### Record extracts
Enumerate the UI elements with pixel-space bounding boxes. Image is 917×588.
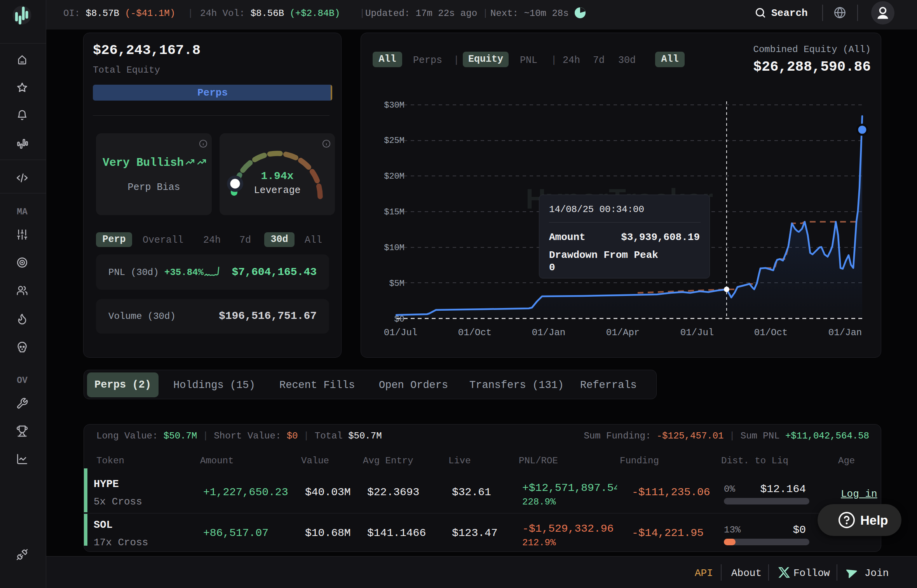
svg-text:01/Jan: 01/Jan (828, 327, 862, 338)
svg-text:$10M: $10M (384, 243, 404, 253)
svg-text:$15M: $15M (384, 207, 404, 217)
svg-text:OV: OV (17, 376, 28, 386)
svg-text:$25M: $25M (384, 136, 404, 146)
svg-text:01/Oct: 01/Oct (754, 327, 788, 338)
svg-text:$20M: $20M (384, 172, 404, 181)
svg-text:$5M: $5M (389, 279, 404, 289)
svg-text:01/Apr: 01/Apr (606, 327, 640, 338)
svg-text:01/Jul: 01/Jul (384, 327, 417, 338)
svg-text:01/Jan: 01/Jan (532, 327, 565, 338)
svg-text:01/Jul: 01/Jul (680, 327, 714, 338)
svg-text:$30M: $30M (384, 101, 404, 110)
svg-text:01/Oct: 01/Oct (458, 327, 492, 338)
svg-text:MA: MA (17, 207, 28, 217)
######
Work instructions — The expected response is every entry above, repeated exactly, pictures removed.

Written answer —
Enumerate the UI elements with pixel-space bounding boxes. Image is 917×588.
svg-text:01/Jan: 01/Jan (828, 327, 862, 338)
svg-text:$10M: $10M (384, 243, 404, 253)
svg-text:$15M: $15M (384, 207, 404, 217)
svg-text:OV: OV (17, 376, 28, 386)
svg-text:$25M: $25M (384, 136, 404, 146)
svg-text:01/Oct: 01/Oct (754, 327, 788, 338)
svg-text:$20M: $20M (384, 172, 404, 181)
svg-text:$5M: $5M (389, 279, 404, 289)
svg-text:01/Apr: 01/Apr (606, 327, 640, 338)
svg-text:01/Jul: 01/Jul (384, 327, 417, 338)
svg-text:01/Jan: 01/Jan (532, 327, 565, 338)
svg-text:01/Jul: 01/Jul (680, 327, 714, 338)
svg-text:$30M: $30M (384, 101, 404, 110)
svg-text:01/Oct: 01/Oct (458, 327, 492, 338)
svg-text:MA: MA (17, 207, 28, 217)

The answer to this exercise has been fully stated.